• _Raw data_
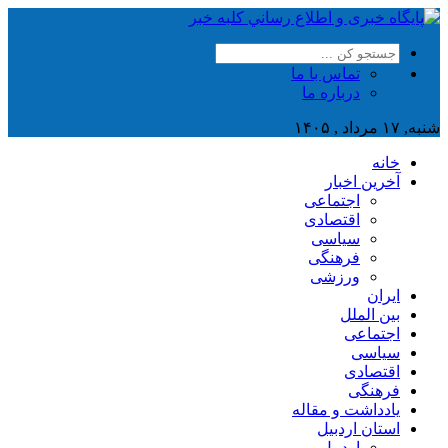
تماس با ما
درباره ما
شنبه, ۱۷ مرداد , ۱۴۰۵
خانه
آخرین اخبار
اجتماعی
اقتصادی
سیاسی
فرهنگی
ورزشی
ایران
بین الملل
اجتماعی
سیاسی
اقتصادی
فرهنگی
یادداشت و مقاله
استان اردبیل
اردبیل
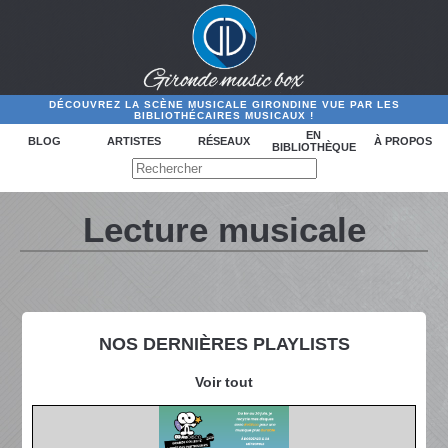
DÉCOUVREZ LA SCÈNE MUSICALE GIRONDINE VUE PAR LES
BIBLIOTHÉCAIRES MUSICAUX !
EN
BLOG
ARTISTES
RÉSEAUX
À PROPOS
BIBLIOTHÈQUE
Lecture musicale
NOS DERNIÈRES PLAYLISTS
Voir tout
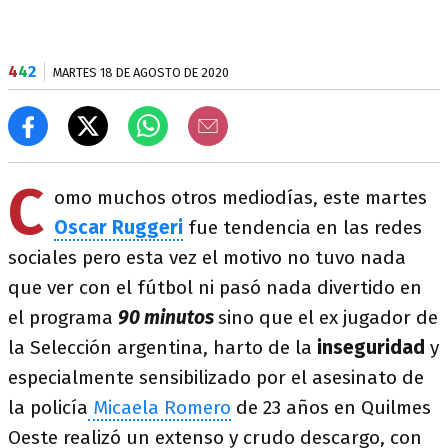
4
4
2
MARTES 18 DE AGOSTO DE 2020
C
omo muchos otros mediodías, este martes
Oscar Ruggeri
fue tendencia en las redes
sociales pero esta vez el motivo no tuvo nada
que ver con el fútbol ni pasó nada divertido en
el programa
90 minutos
sino que el ex jugador de
la Selección argentina, harto de la
inseguridad
y
especialmente sensibilizado por el asesinato de
la policía
Micaela Romero
de 23 años en Quilmes
Oeste realizó un extenso y crudo descargo, con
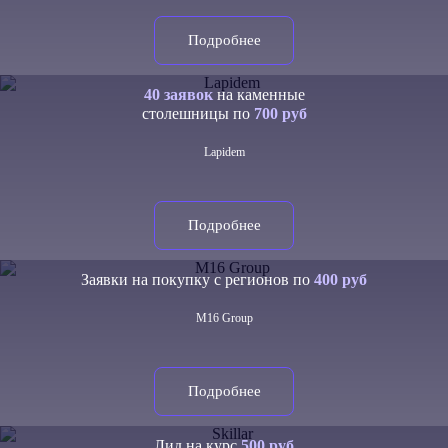
Подробнее
40 заявок
на каменные
столешницы по
700 руб
Lapidem
Подробнее
Заявки на покупку с регионов по
400 руб
M16 Group
Подробнее
Лид на курс
500 руб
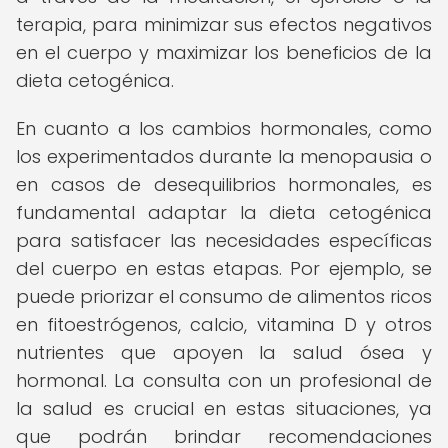
terapia, para minimizar sus efectos negativos
en el cuerpo y maximizar los beneficios de la
dieta cetogénica.
En cuanto a los cambios hormonales, como
los experimentados durante la menopausia o
en casos de desequilibrios hormonales, es
fundamental adaptar la dieta cetogénica
para satisfacer las necesidades específicas
del cuerpo en estas etapas. Por ejemplo, se
puede priorizar el consumo de alimentos ricos
en fitoestrógenos, calcio, vitamina D y otros
nutrientes que apoyen la salud ósea y
hormonal. La consulta con un profesional de
la salud es crucial en estas situaciones, ya
que podrán brindar recomendaciones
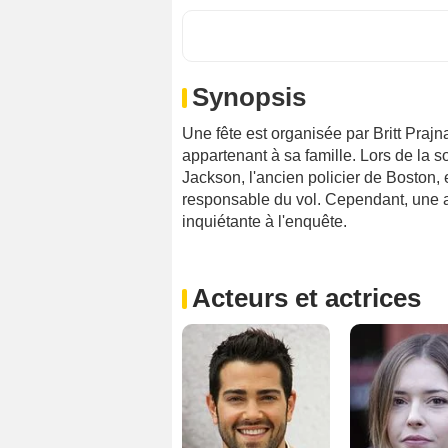
Synopsis
Une fête est organisée par Britt Praj
appartenant à sa famille. Lors de la soi
Jackson, l'ancien policier de Boston, e
responsable du vol. Cependant, une 
inquiétante à l'enquête.
Acteurs et actrices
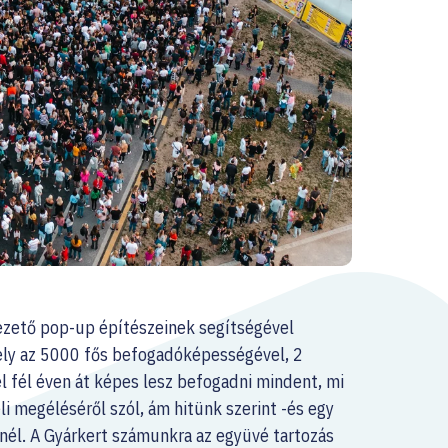
vezető pop-up építészeinek segítségével
ly az 5000 fős befogadóképességével, 2
l fél éven át képes lesz befogadni mindent, mi
li megéléséről szól, ám hitünk szerint -és egy
ennél. A Gyárkert számunkra az együvé tartozás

• _Exercise directions_
Everything from the line with "l fél éven át" through the last line of the material above should be echoed exactly, and nothing else.

• _Answer for the task_
l fél éven át képes lesz befogadni mindent, mi
li megéléséről szól, ám hitünk szerint -és egy
ennél. A Gyárkert számunkra az együvé tartozás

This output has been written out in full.